Tissue samples weighing approximately 20 mg for liver and 50 mg for other tissues were treated for DNA extraction using a GeneChoice DNA Tissue Mini kit (PGC Scientific Corporation, Frederick, Md.). Briefly, 400 μl of lysis buffer and 40 μl of protease K were added to each sample and incubated at 52°C in a thermomixer with continuous shaking overnight. Nonlysed materials were removed by centrifugation, and lysates were mixed with DNA binding buffer. DNA was collected by a series of washes through a spin column and a final elution. The quality and quantity of extracted DNA were determined spectrophotometrically. One microgram of DNA was used as template for each PCR. Two specific primers for the P. gingivalis 16S rRNA gene were synthesized at the UNC Nucleic Acid Core Facility. Their sequences are as follows: (i) 5′-AGGCAGCTTGCCATACTGCG-3′ and (ii) 5′-ACTGTTAGCAACTACCGATGT-3′ (40). PCR was performed using a HotStarTaq DNA polymerase kit (Qiagen, Valencia, Calif.) following the manufacturer's instructions. A DNA thermal cycler (GeneAmp PCR System 9700; PE Biosystems, Foster City, Calif.) was used for amplification, with an initial denaturation step at 95°C for 15 min followed by 36 cycles of denaturation at 95°C for 30 s, primer annealing at 60°C for 1 min, and extension at 72°C for 1 min, and then a final extension step at 72°C for 10 min (40). The amplified material was subjected to electrophoresis at 90 mV on a 2% Tris-acetate (1× TAE) agarose gel, using a 100-bp DNA ladder (Promega Corporation, Madison Wis.) as a size marker. The gel was stained with SYBR Gold (Molecular Probes, Eugene, Oreg.), and a photograph was taken under UV light. The presence of P. gingivalis was determined by the existence of an amplicon of the expected size of 404 bp. Positive controls included P. gingivalis alone or tissues spiked with exogenous P. gingivalis. The detection limit for P. gingivalis alone was 10 CFU/PCR, and for the P. gingivalis-spiked tissue it was 100 CFU/PCR (data not shown).
Measurement of serum levels of TNF-α, IFN-γ, IL-2, IL-4, IL-6, and IL-10 by ELISA.

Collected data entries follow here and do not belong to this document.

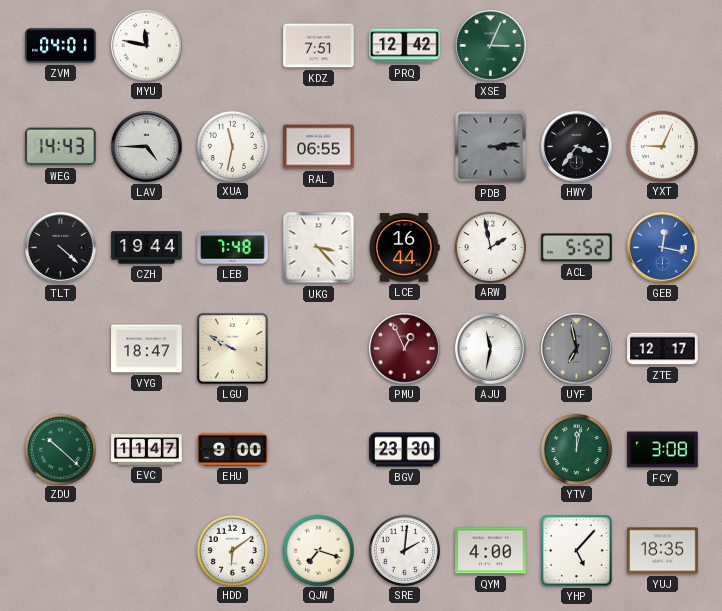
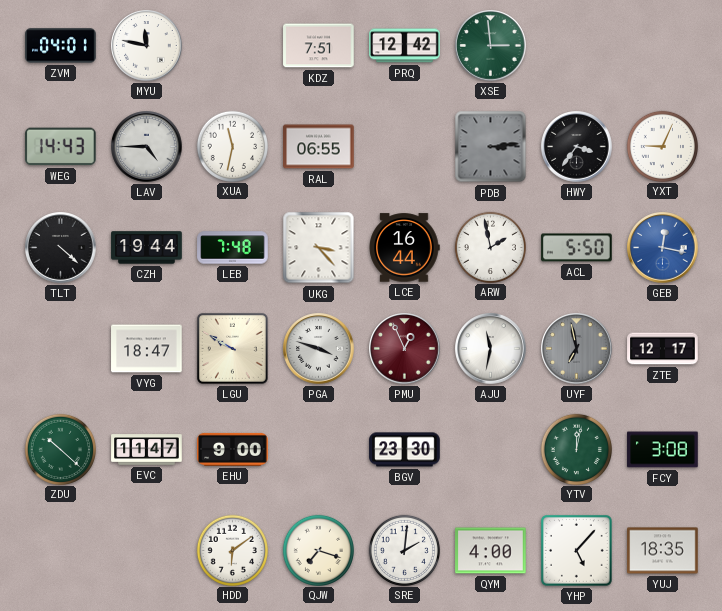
XSE: 3:04 -> 2:59
ACL: 5:52 -> 5:50
PGA: none -> 3:48
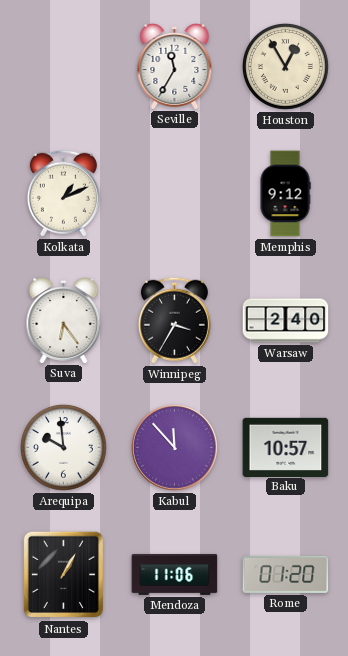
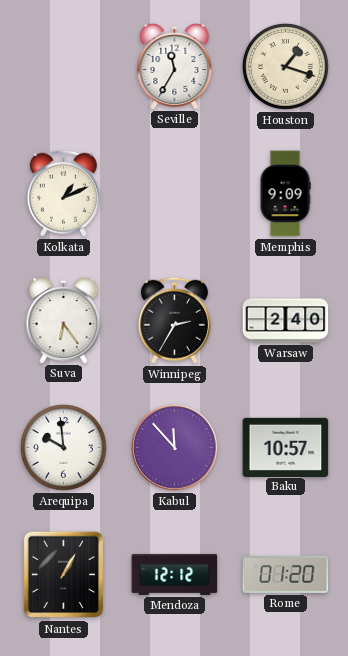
Houston: 12:55 -> 1:18
Memphis: 9:12 -> 9:09
Winnipeg: 3:35 -> 2:35
Mendoza: 11:06 -> 12:12
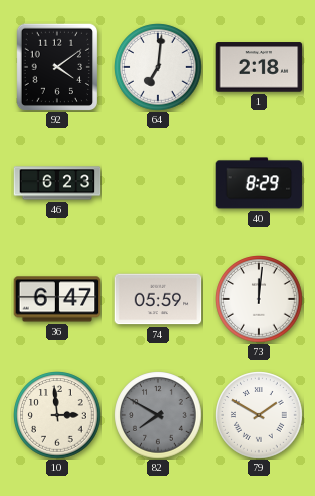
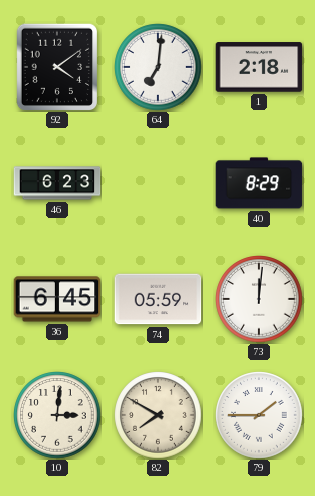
36: 6:47 -> 6:45
10: 2:59 -> 3:01
82 dial: grey -> cream
79: 1:50 -> 1:45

TNF-α, gamma interferon (IFN-γ), IL-2, IL-4, IL-6, and IL-10 concentrations in maternal serum were quantified using commercially available enzyme-linked immunosorbent assay (ELISA) kits (all from R&D Systems, except IL-6 from Biosource Inc.) following the manufacturers' protocols. Briefly, serum samples were added to 96-well ELISA plates that were coated with 1 μg of anti-mouse cytokine monoclonal antibodies/ml. A secondary biotinylated antibody specific for the cytokine of interest was added as the detecting antibody, followed by a streptavidin-horseradish peroxidase conjugate (enzyme). The substrate used to bind enzyme and produce color was tetramethylbenzidine. The reaction was stopped by the addition of 2 N hydrochloric acid, and the optical density was determined using a Vmax microplate reader (Molecular Devices, Palo Alto, Calif.) at 450 nm against a standard curve based on known concentrations of the murine recombinant cytokine.
Maternal serum IgG estimation using checkerboard immunoblotting.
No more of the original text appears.